Task requirements:
Give each line of the records again exactly and omit every picture.

━━ Records for the task ━━

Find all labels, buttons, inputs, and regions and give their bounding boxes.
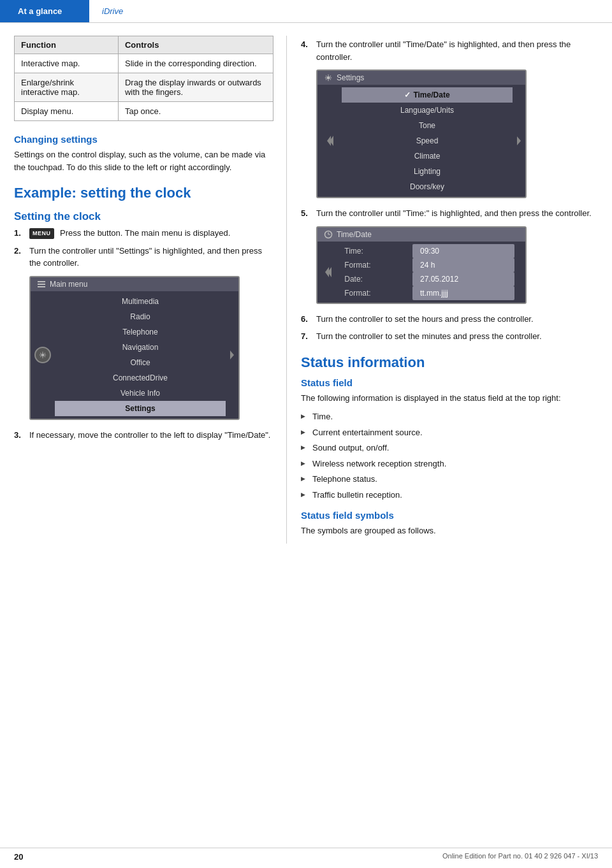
timedate-label: Date: — [338, 272, 412, 286]
svg-point-3 — [41, 353, 45, 356]
tab-at-a-glance[interactable]: At a glance — [0, 0, 89, 22]
bullet-arrow-icon: ▶ — [301, 444, 312, 452]
timedate-label: Format: — [338, 258, 412, 272]
status-item: ▶Time. — [301, 410, 599, 423]
step-6-text: Turn the controller to set the hours and… — [316, 313, 599, 326]
status-field-heading: Status field — [301, 377, 599, 388]
bullet-arrow-icon: ▶ — [301, 428, 312, 437]
changing-settings-heading: Changing settings — [14, 134, 273, 145]
main-menu-item: Telephone — [55, 324, 226, 340]
svg-point-5 — [327, 76, 330, 80]
table-row: Display menu.Tap once. — [15, 102, 273, 121]
status-information-heading: Status information — [301, 354, 599, 371]
page-number: 20 — [14, 852, 23, 862]
step-7-num: 7. — [301, 330, 316, 343]
bullet-arrow-icon: ▶ — [301, 475, 312, 484]
step-1: 1. MENU Press the button. The main menu … — [14, 227, 273, 240]
step-1-text: MENU Press the button. The main menu is … — [29, 227, 273, 240]
status-item: ▶Traffic bulletin reception. — [301, 489, 599, 502]
step-5: 5. Turn the controller until "Time:" is … — [301, 207, 599, 220]
step-2-num: 2. — [14, 245, 29, 257]
settings-menu-item: Language/Units — [342, 103, 513, 118]
svg-marker-13 — [328, 267, 332, 277]
step-2: 2. Turn the controller until "Settings" … — [14, 245, 273, 270]
main-menu-item: Settings — [55, 401, 226, 416]
header: At a glance iDrive — [0, 0, 612, 23]
svg-rect-2 — [38, 286, 45, 287]
controls-cell: Slide in the corresponding direction. — [118, 54, 273, 73]
svg-marker-7 — [330, 136, 333, 146]
main-menu-title: Main menu — [50, 280, 87, 289]
status-item: ▶Current entertainment source. — [301, 426, 599, 439]
settings-menu-item: ✓Time/Date — [342, 87, 513, 103]
example-section: Example: setting the clock Setting the c… — [14, 185, 273, 441]
menu-icon — [37, 280, 46, 289]
col-controls-header: Controls — [118, 36, 273, 54]
step-4-text: Turn the controller until "Time/Date" is… — [316, 38, 599, 63]
timedate-row: Date:27.05.2012 — [338, 272, 514, 286]
main-menu-screen: Main menu — [29, 276, 240, 420]
step-4: 4. Turn the controller until "Time/Date"… — [301, 38, 599, 63]
timedate-screen: Time/Date Time:09:30Format:24 hDate:27.0… — [316, 226, 527, 304]
right-arrow-icon — [229, 349, 235, 361]
timedate-value: 27.05.2012 — [412, 272, 514, 286]
timedate-value: 09:30 — [412, 244, 514, 258]
function-table: Function Controls Interactive map.Slide … — [14, 36, 273, 121]
main-menu-title-bar: Main menu — [31, 277, 238, 291]
right-steps-list-3: 6. Turn the controller to set the hours … — [301, 313, 599, 343]
timedate-label: Time: — [338, 244, 412, 258]
table-row: Interactive map.Slide in the correspondi… — [15, 54, 273, 73]
bullet-arrow-icon: ▶ — [301, 412, 312, 421]
controls-cell: Tap once. — [118, 102, 273, 121]
settings-screen: Settings ✓Time/DateLanguage/UnitsToneSpe… — [316, 69, 527, 198]
changing-settings-body: Settings on the control display, such as… — [14, 148, 273, 173]
settings-menu-item: Lighting — [342, 164, 513, 179]
bullet-arrow-icon: ▶ — [301, 491, 312, 500]
controls-cell: Drag the display inwards or outwards wit… — [118, 73, 273, 102]
status-item: ▶Telephone status. — [301, 473, 599, 486]
status-items-list: ▶Time.▶Current entertainment source.▶Sou… — [301, 410, 599, 501]
step-7: 7. Turn the controller to set the minute… — [301, 330, 599, 343]
function-cell: Enlarge/shrink interactive map. — [15, 73, 119, 102]
bullet-arrow-icon: ▶ — [301, 459, 312, 468]
main-menu-item: ConnectedDrive — [55, 370, 226, 386]
step-2-text: Turn the controller until "Settings" is … — [29, 245, 273, 270]
gear-icon — [38, 351, 47, 359]
step-3-num: 3. — [14, 429, 29, 442]
timedate-value: 24 h — [412, 258, 514, 272]
status-item-text: Current entertainment source. — [312, 426, 423, 439]
footer: 20 Online Edition for Part no. 01 40 2 9… — [0, 848, 612, 862]
right-steps-list: 4. Turn the controller until "Time/Date"… — [301, 38, 599, 63]
settings-menu-item: Doors/key — [342, 179, 513, 194]
timedate-row: Format:24 h — [338, 258, 514, 272]
right-steps-list-2: 5. Turn the controller until "Time:" is … — [301, 207, 599, 220]
main-menu-screen-wrapper: Main menu — [14, 276, 273, 420]
clock-icon — [324, 230, 333, 239]
step-6-num: 6. — [301, 313, 316, 326]
status-item-text: Time. — [312, 410, 333, 423]
main-menu-item: Multimedia — [55, 294, 226, 309]
step-5-num: 5. — [301, 207, 316, 220]
status-symbols-body: The symbols are grouped as follows. — [301, 524, 599, 537]
settings-right-arrow — [516, 135, 522, 147]
left-arrow-icon-2 — [327, 134, 335, 147]
step-7-text: Turn the controller to set the minutes a… — [316, 330, 599, 343]
status-field-body: The following information is displayed i… — [301, 392, 599, 405]
timedate-table: Time:09:30Format:24 hDate:27.05.2012Form… — [338, 244, 514, 300]
example-heading: Example: setting the clock — [14, 185, 273, 201]
status-item: ▶Sound output, on/off. — [301, 442, 599, 454]
settings-title-bar: Settings — [317, 71, 525, 85]
main-menu-items: MultimediaRadioTelephoneNavigationOffice… — [55, 291, 226, 419]
step-4-num: 4. — [301, 38, 316, 51]
status-item-text: Sound output, on/off. — [312, 442, 389, 454]
function-cell: Display menu. — [15, 102, 119, 121]
edition-text: Online Edition for Part no. 01 40 2 926 … — [442, 852, 598, 862]
settings-menu-item: Climate — [342, 148, 513, 164]
timedate-left-arrow-2 — [325, 266, 333, 278]
status-information-section: Status information Status field The foll… — [301, 354, 599, 537]
tab-idrive[interactable]: iDrive — [89, 0, 136, 22]
timedate-row: Format:tt.mm.jjjj — [338, 286, 514, 300]
main-menu-item: Radio — [55, 309, 226, 324]
function-cell: Interactive map. — [15, 54, 119, 73]
svg-marker-8 — [517, 136, 521, 145]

━━━

Exercise solution:
Find all labels, buttons, inputs, and regions and give their bounding boxes.
timedate-label: Date: — [338, 272, 412, 286]
svg-point-3 — [41, 353, 45, 356]
tab-at-a-glance[interactable]: At a glance — [0, 0, 89, 22]
bullet-arrow-icon: ▶ — [301, 444, 312, 452]
timedate-label: Format: — [338, 258, 412, 272]
status-item: ▶Time. — [301, 410, 599, 423]
step-6-text: Turn the controller to set the hours and… — [316, 313, 599, 326]
status-field-heading: Status field — [301, 377, 599, 388]
bullet-arrow-icon: ▶ — [301, 428, 312, 437]
changing-settings-heading: Changing settings — [14, 134, 273, 145]
main-menu-item: Telephone — [55, 324, 226, 340]
svg-point-5 — [327, 76, 330, 80]
table-row: Display menu.Tap once. — [15, 102, 273, 121]
status-information-heading: Status information — [301, 354, 599, 371]
page-number: 20 — [14, 852, 23, 862]
step-7-num: 7. — [301, 330, 316, 343]
bullet-arrow-icon: ▶ — [301, 475, 312, 484]
step-1: 1. MENU Press the button. The main menu … — [14, 227, 273, 240]
step-1-text: MENU Press the button. The main menu is … — [29, 227, 273, 240]
status-item: ▶Traffic bulletin reception. — [301, 489, 599, 502]
step-5: 5. Turn the controller until "Time:" is … — [301, 207, 599, 220]
step-2-num: 2. — [14, 245, 29, 257]
settings-menu-item: Language/Units — [342, 103, 513, 118]
svg-marker-13 — [328, 267, 332, 277]
step-2: 2. Turn the controller until "Settings" … — [14, 245, 273, 270]
main-menu-item: Settings — [55, 401, 226, 416]
header: At a glance iDrive — [0, 0, 612, 23]
svg-rect-2 — [38, 286, 45, 287]
controls-cell: Slide in the corresponding direction. — [118, 54, 273, 73]
svg-marker-7 — [330, 136, 333, 146]
main-menu-title: Main menu — [50, 280, 87, 289]
status-item: ▶Current entertainment source. — [301, 426, 599, 439]
settings-menu-item: ✓Time/Date — [342, 87, 513, 103]
example-section: Example: setting the clock Setting the c… — [14, 185, 273, 441]
menu-icon — [37, 280, 46, 289]
col-controls-header: Controls — [118, 36, 273, 54]
step-4-text: Turn the controller until "Time/Date" is… — [316, 38, 599, 63]
timedate-row: Date:27.05.2012 — [338, 272, 514, 286]
main-menu-screen: Main menu — [29, 276, 240, 420]
step-4: 4. Turn the controller until "Time/Date"… — [301, 38, 599, 63]
timedate-screen: Time/Date Time:09:30Format:24 hDate:27.0… — [316, 226, 527, 304]
right-arrow-icon — [229, 349, 235, 361]
timedate-value: 27.05.2012 — [412, 272, 514, 286]
timedate-value: 09:30 — [412, 244, 514, 258]
function-table: Function Controls Interactive map.Slide … — [14, 36, 273, 121]
main-menu-title-bar: Main menu — [31, 277, 238, 291]
right-steps-list-3: 6. Turn the controller to set the hours … — [301, 313, 599, 343]
timedate-label: Time: — [338, 244, 412, 258]
table-row: Interactive map.Slide in the correspondi… — [15, 54, 273, 73]
bullet-arrow-icon: ▶ — [301, 412, 312, 421]
controls-cell: Tap once. — [118, 102, 273, 121]
settings-screen: Settings ✓Time/DateLanguage/UnitsToneSpe… — [316, 69, 527, 198]
changing-settings-body: Settings on the control display, such as… — [14, 148, 273, 173]
settings-menu-item: Lighting — [342, 164, 513, 179]
bullet-arrow-icon: ▶ — [301, 491, 312, 500]
controls-cell: Drag the display inwards or outwards wit… — [118, 73, 273, 102]
status-item: ▶Telephone status. — [301, 473, 599, 486]
status-items-list: ▶Time.▶Current entertainment source.▶Sou… — [301, 410, 599, 501]
step-7: 7. Turn the controller to set the minute… — [301, 330, 599, 343]
function-cell: Enlarge/shrink interactive map. — [15, 73, 119, 102]
bullet-arrow-icon: ▶ — [301, 459, 312, 468]
main-menu-item: ConnectedDrive — [55, 370, 226, 386]
step-2-text: Turn the controller until "Settings" is … — [29, 245, 273, 270]
gear-icon — [38, 351, 47, 359]
step-3-num: 3. — [14, 429, 29, 442]
timedate-value: 24 h — [412, 258, 514, 272]
status-item-text: Current entertainment source. — [312, 426, 423, 439]
footer: 20 Online Edition for Part no. 01 40 2 9… — [0, 848, 612, 862]
right-steps-list: 4. Turn the controller until "Time/Date"… — [301, 38, 599, 63]
settings-menu-item: Doors/key — [342, 179, 513, 194]
timedate-row: Format:24 h — [338, 258, 514, 272]
right-steps-list-2: 5. Turn the controller until "Time:" is … — [301, 207, 599, 220]
main-menu-screen-wrapper: Main menu — [14, 276, 273, 420]
clock-icon — [324, 230, 333, 239]
step-6-num: 6. — [301, 313, 316, 326]
status-item-text: Time. — [312, 410, 333, 423]
main-menu-item: Multimedia — [55, 294, 226, 309]
step-5-num: 5. — [301, 207, 316, 220]
status-symbols-body: The symbols are grouped as follows. — [301, 524, 599, 537]
settings-right-arrow — [516, 135, 522, 147]
left-arrow-icon-2 — [327, 134, 335, 147]
step-7-text: Turn the controller to set the minutes a… — [316, 330, 599, 343]
status-field-body: The following information is displayed i… — [301, 392, 599, 405]
timedate-table: Time:09:30Format:24 hDate:27.05.2012Form… — [338, 244, 514, 300]
example-heading: Example: setting the clock — [14, 185, 273, 201]
status-item: ▶Sound output, on/off. — [301, 442, 599, 454]
settings-title-bar: Settings — [317, 71, 525, 85]
main-menu-items: MultimediaRadioTelephoneNavigationOffice… — [55, 291, 226, 419]
step-4-num: 4. — [301, 38, 316, 51]
status-item-text: Sound output, on/off. — [312, 442, 389, 454]
function-cell: Display menu. — [15, 102, 119, 121]
edition-text: Online Edition for Part no. 01 40 2 926 … — [442, 852, 598, 862]
settings-menu-item: Climate — [342, 148, 513, 164]
timedate-left-arrow-2 — [325, 266, 333, 278]
status-information-section: Status information Status field The foll… — [301, 354, 599, 537]
tab-idrive[interactable]: iDrive — [89, 0, 136, 22]
timedate-row: Format:tt.mm.jjjj — [338, 286, 514, 300]
main-menu-item: Radio — [55, 309, 226, 324]
function-cell: Interactive map. — [15, 54, 119, 73]
svg-marker-8 — [517, 136, 521, 145]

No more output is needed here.